In the data below, find every line with the word "answer" and copy it.

···

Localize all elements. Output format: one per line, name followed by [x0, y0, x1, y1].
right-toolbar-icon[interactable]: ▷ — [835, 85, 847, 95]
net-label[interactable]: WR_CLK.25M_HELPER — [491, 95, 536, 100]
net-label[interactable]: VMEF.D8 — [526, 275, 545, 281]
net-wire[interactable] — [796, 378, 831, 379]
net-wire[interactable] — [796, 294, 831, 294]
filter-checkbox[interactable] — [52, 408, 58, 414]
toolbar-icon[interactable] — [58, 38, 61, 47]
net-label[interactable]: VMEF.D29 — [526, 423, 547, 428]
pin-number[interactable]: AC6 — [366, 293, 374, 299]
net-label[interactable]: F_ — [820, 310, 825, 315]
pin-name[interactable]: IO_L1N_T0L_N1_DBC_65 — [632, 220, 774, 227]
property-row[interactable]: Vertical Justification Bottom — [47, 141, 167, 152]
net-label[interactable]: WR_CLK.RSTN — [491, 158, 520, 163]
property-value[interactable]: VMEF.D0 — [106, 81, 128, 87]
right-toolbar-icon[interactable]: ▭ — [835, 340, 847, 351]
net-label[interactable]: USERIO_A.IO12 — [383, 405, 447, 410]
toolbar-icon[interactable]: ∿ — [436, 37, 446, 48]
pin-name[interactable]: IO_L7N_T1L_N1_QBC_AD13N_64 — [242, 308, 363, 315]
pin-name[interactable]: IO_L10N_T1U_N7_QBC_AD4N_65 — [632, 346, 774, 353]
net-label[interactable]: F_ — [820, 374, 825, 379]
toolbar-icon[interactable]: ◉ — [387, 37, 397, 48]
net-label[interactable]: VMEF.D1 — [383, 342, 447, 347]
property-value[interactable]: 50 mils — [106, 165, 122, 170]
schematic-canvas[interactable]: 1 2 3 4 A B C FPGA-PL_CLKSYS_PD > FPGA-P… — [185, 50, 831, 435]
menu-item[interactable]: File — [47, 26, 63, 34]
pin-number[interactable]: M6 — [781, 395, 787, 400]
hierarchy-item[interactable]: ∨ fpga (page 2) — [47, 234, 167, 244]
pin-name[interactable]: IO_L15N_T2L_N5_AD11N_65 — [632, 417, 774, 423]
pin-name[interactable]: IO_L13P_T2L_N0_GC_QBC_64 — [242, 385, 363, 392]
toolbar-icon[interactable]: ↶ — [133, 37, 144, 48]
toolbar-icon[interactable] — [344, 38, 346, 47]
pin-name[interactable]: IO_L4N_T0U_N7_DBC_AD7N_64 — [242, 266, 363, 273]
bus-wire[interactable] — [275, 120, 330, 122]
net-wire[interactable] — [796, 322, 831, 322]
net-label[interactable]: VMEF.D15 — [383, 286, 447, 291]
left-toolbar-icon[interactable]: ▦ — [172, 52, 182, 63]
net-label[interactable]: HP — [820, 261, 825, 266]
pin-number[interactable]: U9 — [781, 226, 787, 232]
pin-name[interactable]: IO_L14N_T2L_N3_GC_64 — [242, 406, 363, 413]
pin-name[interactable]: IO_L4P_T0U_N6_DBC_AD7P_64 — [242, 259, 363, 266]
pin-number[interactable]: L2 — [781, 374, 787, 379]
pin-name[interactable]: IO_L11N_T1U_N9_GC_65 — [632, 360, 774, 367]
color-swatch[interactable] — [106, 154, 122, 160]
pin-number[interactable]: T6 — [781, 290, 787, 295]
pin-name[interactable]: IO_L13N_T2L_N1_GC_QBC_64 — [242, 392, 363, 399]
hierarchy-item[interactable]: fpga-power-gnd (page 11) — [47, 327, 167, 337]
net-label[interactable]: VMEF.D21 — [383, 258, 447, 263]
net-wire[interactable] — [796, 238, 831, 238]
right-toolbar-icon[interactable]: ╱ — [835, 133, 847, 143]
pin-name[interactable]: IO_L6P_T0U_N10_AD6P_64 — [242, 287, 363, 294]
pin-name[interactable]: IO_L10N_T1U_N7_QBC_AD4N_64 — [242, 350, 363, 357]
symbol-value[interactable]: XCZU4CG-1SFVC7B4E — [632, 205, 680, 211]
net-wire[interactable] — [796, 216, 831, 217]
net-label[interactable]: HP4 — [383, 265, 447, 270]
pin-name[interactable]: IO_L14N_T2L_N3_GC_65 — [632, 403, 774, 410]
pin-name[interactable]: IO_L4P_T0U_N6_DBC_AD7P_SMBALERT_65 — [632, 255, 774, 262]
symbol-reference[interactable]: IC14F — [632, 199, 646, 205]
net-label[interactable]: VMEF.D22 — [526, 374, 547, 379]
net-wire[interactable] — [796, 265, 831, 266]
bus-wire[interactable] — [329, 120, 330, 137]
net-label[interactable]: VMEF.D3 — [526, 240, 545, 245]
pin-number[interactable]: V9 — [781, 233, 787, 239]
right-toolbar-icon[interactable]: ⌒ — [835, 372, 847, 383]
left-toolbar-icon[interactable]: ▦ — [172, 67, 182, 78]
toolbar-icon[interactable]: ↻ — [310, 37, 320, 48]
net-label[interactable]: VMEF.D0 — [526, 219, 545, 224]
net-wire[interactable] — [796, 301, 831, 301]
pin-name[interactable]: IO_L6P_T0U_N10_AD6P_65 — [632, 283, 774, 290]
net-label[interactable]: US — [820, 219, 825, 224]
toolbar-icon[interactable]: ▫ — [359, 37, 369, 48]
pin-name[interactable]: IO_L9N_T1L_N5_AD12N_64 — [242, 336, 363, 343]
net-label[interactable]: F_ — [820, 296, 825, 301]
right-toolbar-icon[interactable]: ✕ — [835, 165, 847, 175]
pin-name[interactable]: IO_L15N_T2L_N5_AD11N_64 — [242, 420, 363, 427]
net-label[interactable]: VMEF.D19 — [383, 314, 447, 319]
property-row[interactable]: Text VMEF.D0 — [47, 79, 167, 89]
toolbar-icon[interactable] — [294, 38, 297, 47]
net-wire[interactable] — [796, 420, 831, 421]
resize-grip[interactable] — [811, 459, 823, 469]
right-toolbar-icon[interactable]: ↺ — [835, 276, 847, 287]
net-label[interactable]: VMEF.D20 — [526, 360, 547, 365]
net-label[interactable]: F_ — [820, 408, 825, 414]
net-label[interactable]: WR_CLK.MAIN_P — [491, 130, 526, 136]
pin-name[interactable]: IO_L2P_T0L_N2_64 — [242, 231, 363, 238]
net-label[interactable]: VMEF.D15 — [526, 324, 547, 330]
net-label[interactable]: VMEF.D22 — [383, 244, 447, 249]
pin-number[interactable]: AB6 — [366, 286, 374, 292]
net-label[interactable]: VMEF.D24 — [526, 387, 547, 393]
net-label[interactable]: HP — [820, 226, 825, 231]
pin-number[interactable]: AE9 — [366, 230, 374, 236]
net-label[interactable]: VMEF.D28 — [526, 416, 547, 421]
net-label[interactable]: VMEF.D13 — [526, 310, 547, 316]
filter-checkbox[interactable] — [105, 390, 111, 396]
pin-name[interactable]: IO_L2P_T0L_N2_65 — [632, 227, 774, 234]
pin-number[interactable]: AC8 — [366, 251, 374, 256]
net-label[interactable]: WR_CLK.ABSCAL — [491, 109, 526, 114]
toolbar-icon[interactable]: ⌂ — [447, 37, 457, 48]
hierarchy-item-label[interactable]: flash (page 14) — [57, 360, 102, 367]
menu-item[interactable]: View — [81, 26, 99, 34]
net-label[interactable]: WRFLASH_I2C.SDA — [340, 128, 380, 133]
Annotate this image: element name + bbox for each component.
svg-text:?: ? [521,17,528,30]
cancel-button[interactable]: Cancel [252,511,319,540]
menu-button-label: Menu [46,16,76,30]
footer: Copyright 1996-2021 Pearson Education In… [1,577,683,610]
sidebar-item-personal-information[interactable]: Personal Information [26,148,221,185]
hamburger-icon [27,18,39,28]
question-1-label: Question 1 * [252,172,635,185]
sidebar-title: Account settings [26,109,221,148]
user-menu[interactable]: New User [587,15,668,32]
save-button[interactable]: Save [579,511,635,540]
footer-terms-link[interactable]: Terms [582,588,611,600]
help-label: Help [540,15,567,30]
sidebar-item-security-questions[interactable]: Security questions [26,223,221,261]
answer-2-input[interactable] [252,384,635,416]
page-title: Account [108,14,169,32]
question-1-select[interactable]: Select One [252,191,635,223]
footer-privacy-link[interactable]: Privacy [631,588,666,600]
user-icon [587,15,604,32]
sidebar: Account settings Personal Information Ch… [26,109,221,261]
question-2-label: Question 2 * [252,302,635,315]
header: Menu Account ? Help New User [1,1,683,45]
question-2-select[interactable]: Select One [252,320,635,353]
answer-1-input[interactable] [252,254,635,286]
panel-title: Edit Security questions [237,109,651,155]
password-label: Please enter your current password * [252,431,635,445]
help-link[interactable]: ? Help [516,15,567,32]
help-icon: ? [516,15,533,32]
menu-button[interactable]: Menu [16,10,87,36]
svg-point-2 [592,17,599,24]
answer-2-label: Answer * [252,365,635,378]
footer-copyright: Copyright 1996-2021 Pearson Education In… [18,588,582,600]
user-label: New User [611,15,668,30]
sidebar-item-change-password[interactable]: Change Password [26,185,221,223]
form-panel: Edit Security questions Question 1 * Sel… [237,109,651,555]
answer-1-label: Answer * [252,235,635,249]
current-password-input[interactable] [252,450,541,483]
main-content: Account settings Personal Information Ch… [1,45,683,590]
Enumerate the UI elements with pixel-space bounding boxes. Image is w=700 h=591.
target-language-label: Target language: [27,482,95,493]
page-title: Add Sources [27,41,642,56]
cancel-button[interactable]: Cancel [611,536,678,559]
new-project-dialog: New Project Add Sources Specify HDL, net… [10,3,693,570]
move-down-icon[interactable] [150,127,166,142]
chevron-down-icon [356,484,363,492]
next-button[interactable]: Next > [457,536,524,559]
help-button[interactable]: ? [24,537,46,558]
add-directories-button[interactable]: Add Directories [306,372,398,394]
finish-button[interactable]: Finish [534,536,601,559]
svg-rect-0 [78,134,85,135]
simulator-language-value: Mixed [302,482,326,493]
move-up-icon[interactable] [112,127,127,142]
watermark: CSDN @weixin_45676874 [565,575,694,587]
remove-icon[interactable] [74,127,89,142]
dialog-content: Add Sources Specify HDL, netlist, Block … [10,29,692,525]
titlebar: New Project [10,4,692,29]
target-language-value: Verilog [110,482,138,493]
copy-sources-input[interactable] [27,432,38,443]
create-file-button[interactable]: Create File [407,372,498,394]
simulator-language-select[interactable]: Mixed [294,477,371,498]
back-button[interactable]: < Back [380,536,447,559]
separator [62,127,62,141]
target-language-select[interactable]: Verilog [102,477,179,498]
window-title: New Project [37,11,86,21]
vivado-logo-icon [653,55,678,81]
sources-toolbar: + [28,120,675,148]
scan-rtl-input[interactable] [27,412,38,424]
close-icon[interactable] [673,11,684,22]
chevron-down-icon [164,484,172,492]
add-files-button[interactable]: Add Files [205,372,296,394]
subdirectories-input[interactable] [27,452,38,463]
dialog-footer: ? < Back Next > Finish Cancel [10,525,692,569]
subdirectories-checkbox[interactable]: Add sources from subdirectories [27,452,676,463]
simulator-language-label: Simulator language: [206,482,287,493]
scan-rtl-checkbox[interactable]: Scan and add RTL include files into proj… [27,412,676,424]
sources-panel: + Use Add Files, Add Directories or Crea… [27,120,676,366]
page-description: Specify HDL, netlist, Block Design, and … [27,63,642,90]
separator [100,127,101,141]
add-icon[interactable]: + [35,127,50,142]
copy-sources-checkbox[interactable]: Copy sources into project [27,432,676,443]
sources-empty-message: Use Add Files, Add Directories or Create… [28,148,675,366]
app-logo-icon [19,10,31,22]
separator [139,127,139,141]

···

* **The completed task**
answer-2-input[interactable] [252,384,635,416]
answer-1-input[interactable] [252,254,635,286]
answer-2-label: Answer * [252,365,635,378]
answer-1-label: Answer * [252,235,635,249]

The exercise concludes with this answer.